Ink passed away two weeks today. A normal, rather boring Sunday. Matt and I were debating on what to do. I was disheveledand in an annoyed mood from the moment I woke up that morning. I think I knew what the day was going to hold. I knew this day was coming for nearly a year. A year ago, maybe a little more, thoughts of Ink no longer being in my life, passing on, was haunting me. Day after day. It was the kind of thought that sits in the back of your head. But I looked at him everyday, trying to ease my anxious mind, that he was obviously healthy and happy. And he was. He was looking so great, acting like he looked. But still, each day, sometimes worse than others, there was always this feeling in my mind and heart that something was going to happen. I didn’t know exactly how but I did actually believe it would have been a colic. But my mind gave me no real answers. It was vague on the idea of WHAT.
I believe that for the last year, Ink and I shared a deeper connection, that maybe I wasn’t truly understanding. He was telling me everyday. When I was at A’s* barn a year ago, you had to walk around a corner to the upper paddocks where Ink was kept. I would look, quickly scanning the paddock as soon as I could see any part of it, for Ink. Was he OK? What would I find when I got there? Ink was never anything but fine when I would go see him, and after hundreds of times walking around the corner to find him looking just as he should, you would think I would have been getting over this weird, obsessive feeling. At times I felt like I was going crazy. You have to remember this was all in a part of my mind. I rarely, if ever, shared this with anyone. Because I didn’t truly understand it, nor did I think anyone else would.
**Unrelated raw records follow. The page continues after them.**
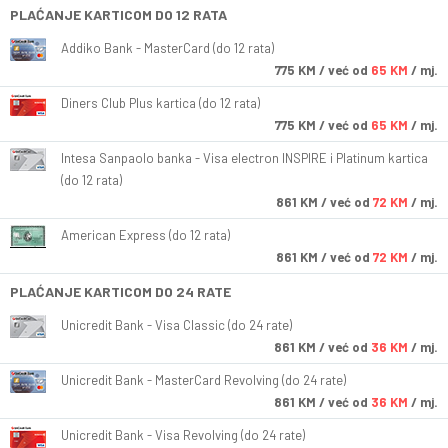
PLAĆANJE KARTICOM DO 12 RATA
Addiko Bank - MasterCard (do 12 rata)
775
KM
/ već od
65 KM
/ mj.
Diners Club Plus kartica (do 12 rata)
775
KM
/ već od
65 KM
/ mj.
Intesa Sanpaolo banka - Visa electron INSPIRE i Platinum kartica
(do 12 rata)
861
KM
/ već od
72 KM
/ mj.
American Express (do 12 rata)
861
KM
/ već od
72 KM
/ mj.
PLAĆANJE KARTICOM DO 24 RATE
Unicredit Bank - Visa Classic (do 24 rate)
861
KM
/ već od
36 KM
/ mj.
Unicredit Bank - MasterCard Revolving (do 24 rate)
861
KM
/ već od
36 KM
/ mj.
Unicredit Bank - Visa Revolving (do 24 rate)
In my mind I made sure all the bases were covered. And like my friend told me, a horse whose being well-kept and watched over properly isn’t likely to colic, at least from things we CAN control. I was like an over-bearing mom. I remember writing that on the blog, using that exact word, one time because I suddenly felt this urge and NEED to hold Ink closer than ever. I suddenly felt like I needed to protect him from anything and everything. But at the same time, I felt powerless. And looking at all these things that are now coming together, it makes sense. I felt powerless because what would be the thing to take my beautiful horse away, was something I couldn’t control. It was something that I wouldn’t discover until it was time to say goodbye.
Ink passed away because, even though it’s still hard for me to realize, it was his time. This is very hard for me to say and even harder to read. I just wrote that, but at the same time, I’m at peace, with a deep understanding of the greater purpose.
When the vets and students at UCD did a necropsy, they found a rare and un-usual thing in Ink’s abdomen. They found a fatty ring which was, somehow contracting the small intestine. Basically the small intestine would slip inside this fatty ring and then slide out. That Sunday the small intestine became lodged, unable to slide itself back out. At this point a part of the lodged small intestine was starting to die off.
Ink held me close during the entire process. I was faced with realities and the truths that were being passed to me through Ink, which was hard to process entirely. I knew it was time, I knew deep down that this was going to be the last day with my beautiful Ink.
“There is something about the outside of the horse, that is good for the inside of a man.” – Winston Churchill
To Be Continued..
Thank You to my many wonderful friends, family and readers. I am so grateful to have had such an amazing circle of supportive people in my life. Thank You all.